C. Piazza's § 1983 Claim for Malicious Prosecution
(Count III)
Officer Lakkis argues that Piazza also cannot
maintain a § 1983 claim for malicious prosecution. Such
a claim under the Fourth Amendment requires that:
(1) the defendant initiated a criminal proceeding;
(2) the criminal proceeding ended in [her] favor;
(3) the defendant initiated the proceeding without
probable cause;
(4) the defendant acted maliciously or for a purpose
other than bringing the plaintiff to justice; and
(5) the plaintiff suffered deprivation of liberty consistent
with the concept of seizure as a consequence of a legal
proceeding.
Johnson v. Knorr, 477 F.3d 75, 82 (3d Cir.2007).
Here, there is no argument that Piazza's Complaint does
not sufficiently allege that Officer Lakkis had initiated a
criminal proceeding against her with a purpose other than
bringing the plaintiff to justice, the first and fourth
elements of the test. Instead, the controversy lies with the
remaining three elements which will be discussed below.
In particular, while Piazza's § 1983 malicious prosecution
claim fails to plead a proper deprivation of liberty, she will
be given leave to amend on this infirmity.
1. Deprivation of Liberty
*8 While a claim for false arrest “covers damages
only for the time of detention until the issuance of process
or arraignment, and not more,” a claim for malicious
prosecution “permits damages for confinement imposed
pursuant to legal process.” Kokinda, 557 F.Supp.2d at 591
(quoting Johnson, 477 F.3d at 82).
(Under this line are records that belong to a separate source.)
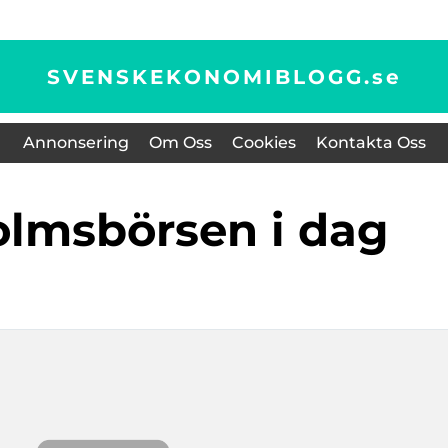
SVENSKEKONOMIBLOGG.
se
Annonsering
Om Oss
Cookies
Kontakta Oss
olmsbörsen i dag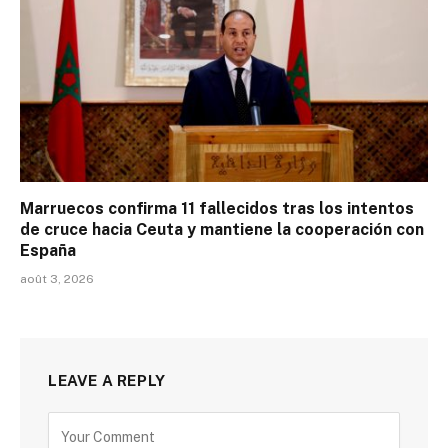
Marruecos confirma 11 fallecidos tras los intentos
de cruce hacia Ceuta y mantiene la cooperación con
España
août 3, 2026
LEAVE A REPLY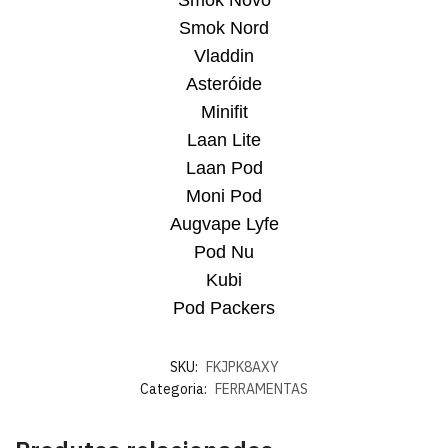
Smok Nord
Vladdin
Asteróide
Minifit
Laan Lite
Laan Pod
Moni Pod
Augvape Lyfe
Pod Nu
Kubi
Pod Packers
SKU:
FKJPK8AXY
Categoria:
FERRAMENTAS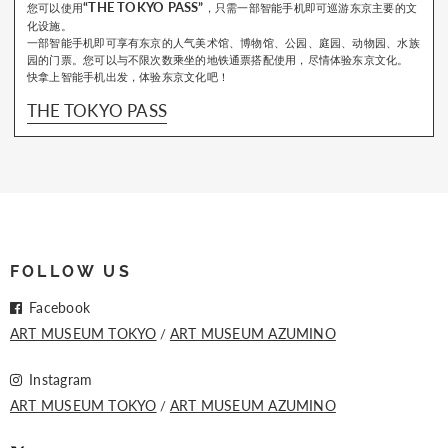
“THE TOKYO PASS”
您可以使用
，只需一部智能手机即可巡游东京主要的文
化设施。
一部智能手机即可享有东京的人气美术馆、博物馆、公园、庭园、动物园、水族
园的门票。您可以与不限次数乘坐的地铁通票搭配使用，尽情体验东京文化。
快拿上智能手机出发，体验东京文化吧！
THE TOKYO PASS
FOLLOW US
Facebook
ART MUSEUM TOKYO
ART MUSEUM AZUMINO
Instagram
ART MUSEUM TOKYO
ART MUSEUM AZUMINO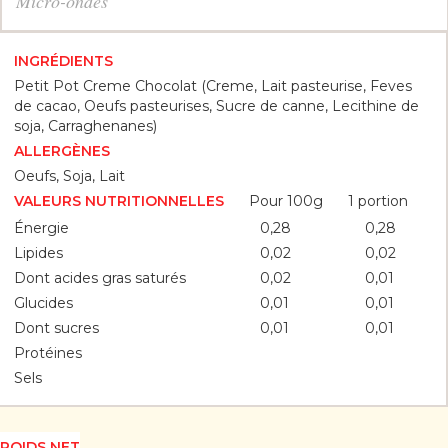
Micro-ondes
INGRÉDIENTS
Petit Pot Creme Chocolat (Creme, Lait pasteurise, Feves
de cacao, Oeufs pasteurises, Sucre de canne, Lecithine de
soja, Carraghenanes)
ALLERGÈNES
Oeufs, Soja, Lait
Pour 100g
1 portion
VALEURS NUTRITIONNELLES
Énergie
0,28
0,28
Lipides
0,02
0,02
Dont acides gras saturés
0,02
0,01
Glucides
0,01
0,01
Dont sucres
0,01
0,01
Protéines
Sels
POIDS NET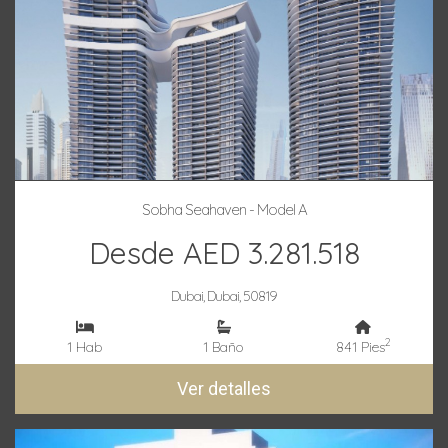
Sobha Seahaven - Model A
Desde AED 3.281.518
Dubai, Dubai, 50819
2
1 Hab
1 Baño
841 Pies
Ver detalles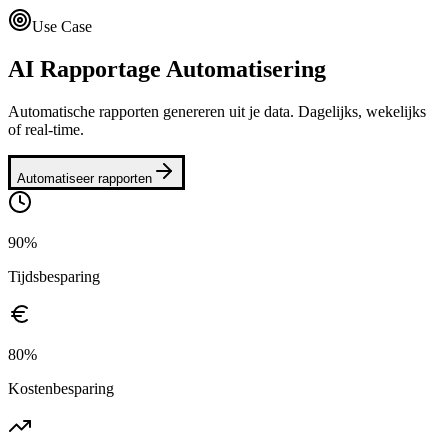
Use Case
AI Rapportage Automatisering
Automatische rapporten genereren uit je data. Dagelijks, wekelijks
of real-time.
Automatiseer rapporten
90%
Tijdsbesparing
80%
Kostenbesparing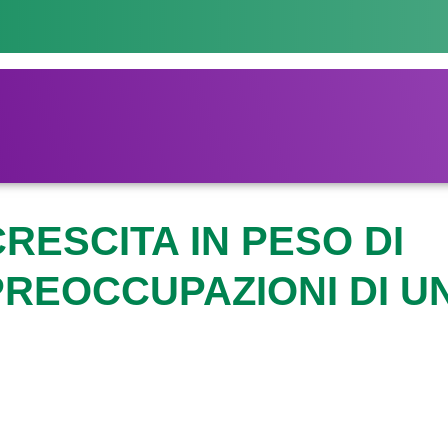
RESCITA IN PESO DI
PREOCCUPAZIONI DI U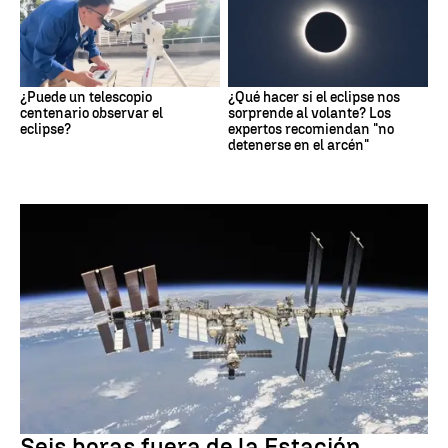
¿Puede un telescopio
¿Qué hacer si el eclipse nos
centenario observar el
sorprende al volante? Los
eclipse?
expertos recomiendan "no
detenerse en el arcén"
NASA
Seis horas fuera de la Estación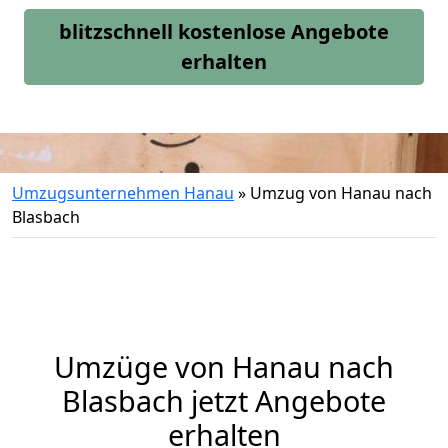
blitzschnell kostenlose Angebote
erhalten
Umzugsunternehmen Hanau
»
Umzug von Hanau nach
Blasbach
Umzüge von Hanau nach
Blasbach jetzt Angebote
erhalten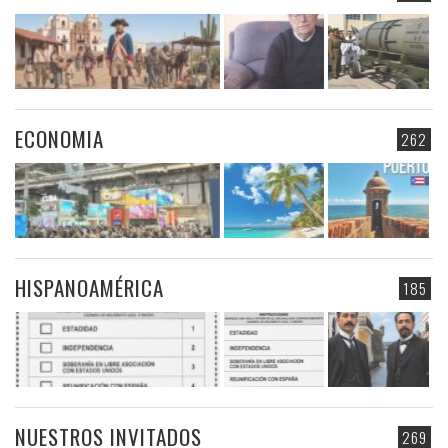
ECONOMIA
262
HISPANOAMÉRICA
185
NUESTROS INVITADOS
269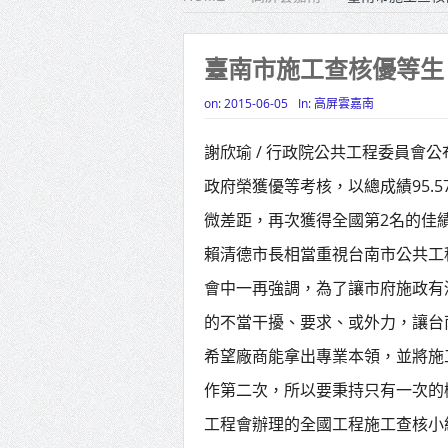
雙北合
高齡健康
臺南市施工查核優等生
打鐵厝
on:
2015-06-05
In:
高屏雲嘉南
高雄「
謝欣瑜 / 行政院公共工程委員會
揭幕
政府榮獲優等考核，以總成績95.57
高雄東
微差距，再次獲得全國第2名的佳
賴清德
賴清德市長相當重視台南市公共工
蔣萬安
會中一再強調，為了讓市府施政有
的不當干擾、要求、或外力，讓台
賴總統
希望廠商能拿出專業本領，並將施
作第二次，所以要秉持只有一次的
工程會辦理的全國工程施工查核小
This is because a claim
for malicious prosecution seeks to remedy “the
deprivation of liberty accompanying prosecution, not
prosecution itself.” DiBella v. Borough of Beachwood,
407 F.3d 599, 603 (3d Cir.2005) (citation omitted). As
such, a plaintiff's claim for malicious prosecution begins
not with an arrest, which is not pursuant to legal process,
but with the indictment. Sershen v. Cholish, CIV.A.
3:07–CV–1011, 2007 WL 3146357, at *10 (M.D.Pa.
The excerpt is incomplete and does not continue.